(Listed records)

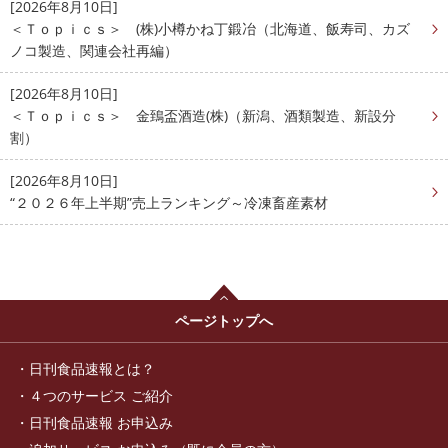
[2026年8月10日]
＜Ｔｏｐｉｃｓ＞ (株)小樽かね丁鍛冶（北海道、飯寿司、カズ
ノコ製造、関連会社再編）
[2026年8月10日]
＜Ｔｏｐｉｃｓ＞ 金鵄盃酒造(株)（新潟、酒類製造、新設分
割）
[2026年8月10日]
“２０２６年上半期”売上ランキング～冷凍畜産素材
ページトップへ
日刊食品速報とは？
４つのサービス ご紹介
日刊食品速報 お申込み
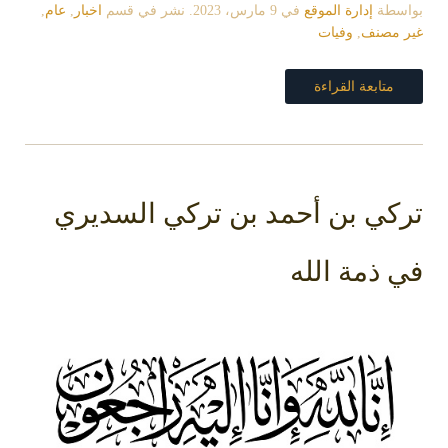
بواسطة
إدارة الموقع
في
9 مارس، 2023
. نشر في قسم
اخبار
,
عام
,
غير مصنف
,
وفيات
متابعة القراءة
تركي بن أحمد بن تركي السديري
في ذمة الله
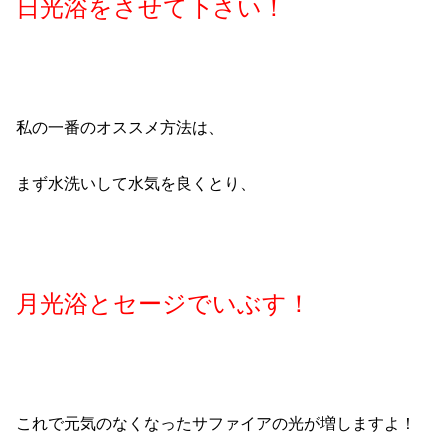
日光浴をさせて下さい！
私の一番のオススメ方法は、
まず水洗いして水気を良くとり、
月光浴とセージでいぶす！
これで元気のなくなったサファイアの光が増しますよ！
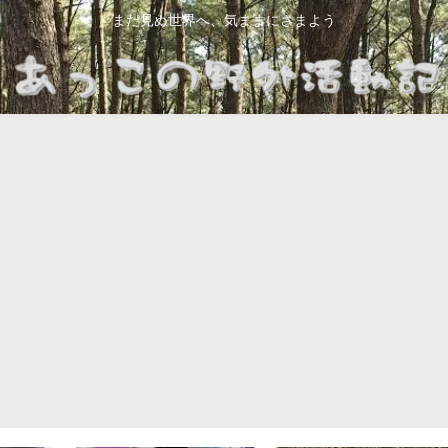
まだ見ぬ世界へ、気ままにさまよう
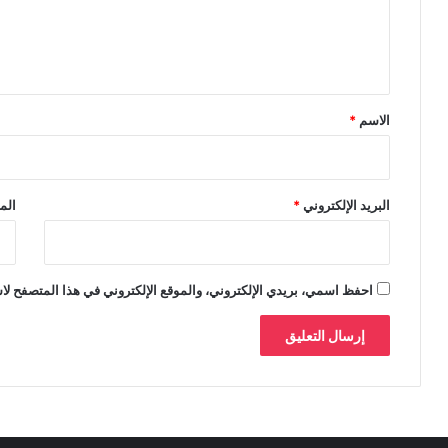
ل
ي
ق
*
الاسم
*
البريد الإلكتروني
*
الم
احفظ اسمي، بريدي الإلكتروني، والموقع الإلكتروني في هذا المتصفح لاس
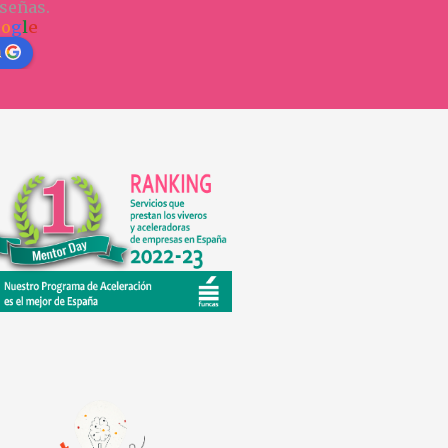
señas.
o
o
g
l
e
n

(End Listed records)

__About this exercise__. Write out exactly the lines from the one containing "متابعة القراءة" through the end of the records above, both included, leaving all pictures out.

__Task output__.
متابعة القراءة
تركي بن أحمد بن تركي السديري
في ذمة الله
日光浴をさせて下さい！
私の一番のオススメ方法は、
まず水洗いして水気を良くとり、
月光浴とセージでいぶす！
これで元気のなくなったサファイアの光が増しますよ！
まだ見ぬ世界へ、気ままにさまよう
ل
ي
ق
*
الاسم
*
البريد الإلكتروني
*
الم
احفظ اسمي، بريدي الإلكتروني، والموقع الإلكتروني في هذا المتصفح لاس
señas.
o
o
g
l
e
n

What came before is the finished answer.